The history of women in music is the history of struggle - for recognition and equality. Sure, it records many as iconic singers, songwriters and sex symbols, but it deals out the plaudits most strongly on the male side of the ledger. Yet there are many women who have fought it out on the frontline and carved the women's niche deep enough that in the late '90s the new breed of female performers have taken the industry and world by the throat and shaken it.
In the post-Lilith Fair (what a triumph that was) state of 1997, women rock, folk, hip and hop, trip and shock.
The battle isn't over, but the frontline has advanced a long way into male turf. Janis Joplin and Laura Nyro will be smiling from above; Grace Slick, Joni Mitchell, Joan Jett, Emmylou Harris, L7 and Tori Amos remain proud and still defiant.
And then there's Sinead O'Connor, the mystical, outspoken, socio-cultural Irish revolutionary. Where's Sinead at? THE iZINE's JAYNE MARGETTS found out.

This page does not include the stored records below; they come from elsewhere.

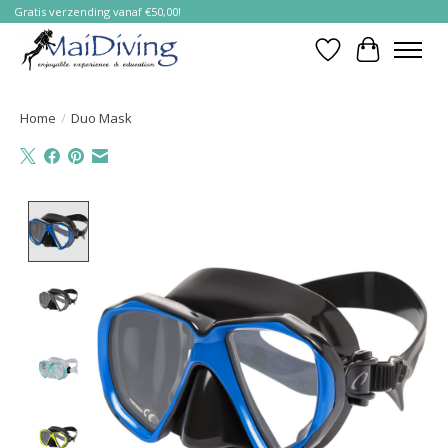
Gratis verzending vanaf €50,00!
Verlanglijst
Winkelwa
Home
/
Duo Mask
Product image slideshow Items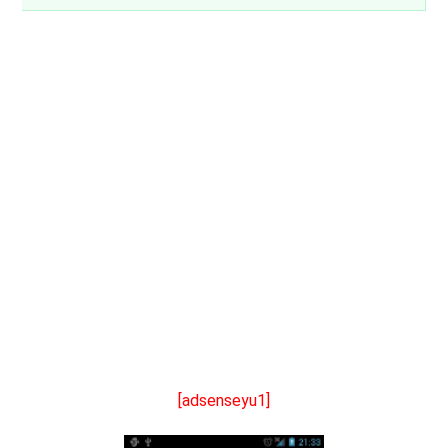
[adsenseyu1]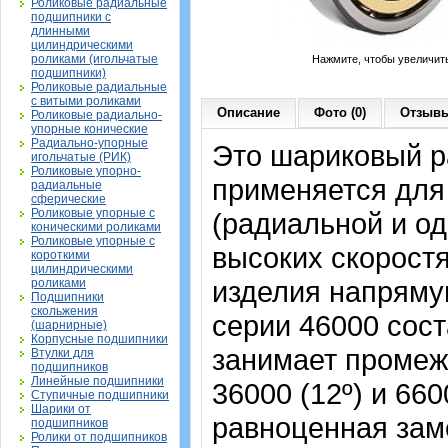
Роликовые радиальные
подшипники с
длинными
цилиндрическими
роликами (игольчатые
Нажмите, чтобы увеличит
подшипники)
Роликовые радиальные
с витыми роликами
Описание
Фото (0)
Отзывы
Роликовые радиально-
упорные конические
Радиально-упорные
Это шариковый р
игольчатые (РИК)
Роликовые упорно-
применяется для
радиальные
сферические
Роликовые упорные с
(радиальной и од
коническими роликами
Роликовые упорные с
высоких скорост
короткими
цилиндрическими
изделия напрямую
роликами
Подшипники
скольжения
серии 46000 сост
(шарнирные)
Корпусные подшипники
занимает промеж
Втулки для
подшипников
Линейные подшипники
36000 (12º) и 66
Ступичные подшипники
Шарики от
равноценная зам
подшипников
Ролики от подшипников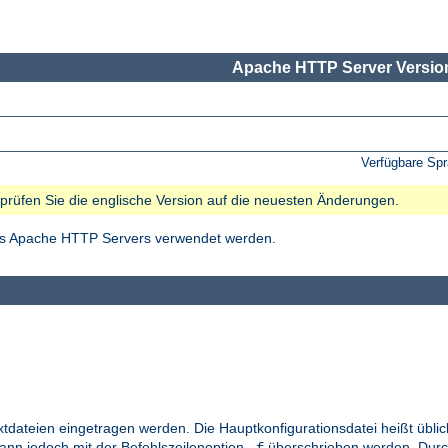
Apache HTTP Server Version
Verfügbare Sp
e prüfen Sie die englische Version auf die neuesten Änderungen.
des Apache HTTP Servers verwendet werden.
xtdateien eingetragen werden. Die Hauptkonfigurationsdatei heißt übl
kann jedoch mit der Befehlszeilenoption
überschrieben werden. Durc
-f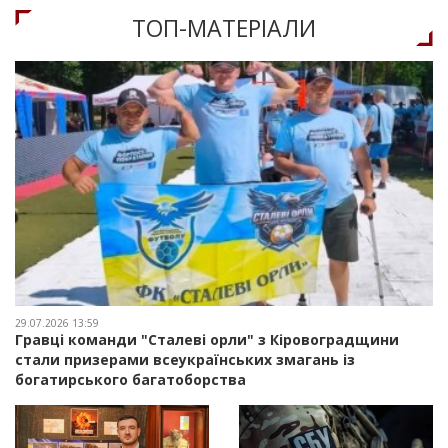
ТОП-МАТЕРIАЛИ
29.07.2026 13:59
Гравці команди "Сталеві орли" з Кіровоградщини
стали призерами всеукраїнських змагань із
богатирського багатоборства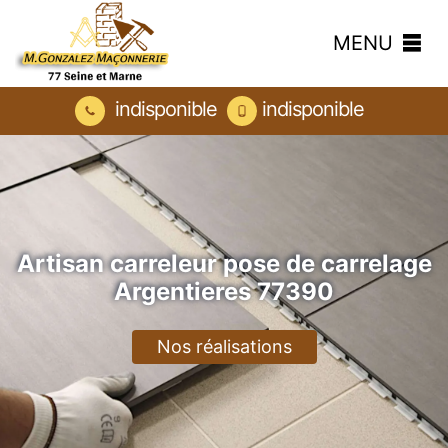
MENU
indisponible
indisponible
Artisan carreleur pose de carrelage
Argentieres 77390
Nos réalisations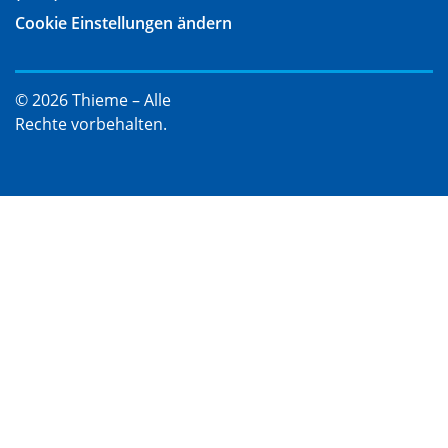
Cookie Einstellungen ändern
© 2026 Thieme – Alle
Rechte vorbehalten.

THE insolent stare either defiles with its molten fury or impedes with its icy reproach, none more so than when she incurred the wrath of America and its Catholic institution after tearing up a picture of the Pope. Her refusal to coat the Star Spangled Banner anthem with her velvety chords saw an angry crowd hiss and boo her offstage and her outspoken views on child abuse, religion, AIDS and abortion - especially in her native Ireland - have possibly made her one of this century's most controversial icons.
When her name rolls of the tongue, a stream of objectives spring to mind. Sinead O'Connor. Beguiling, noble and mysterious, a modern day priestess as rugged as the hill-forts and standing stones that are scattered around the ancient Emerald Isles landscape. Poster child and lyrical activist of deep seated taboos who enchants with her Celtic tongue. A contemporary Joan Of Arc whose sword is her pen and whose army is her naked symphonies.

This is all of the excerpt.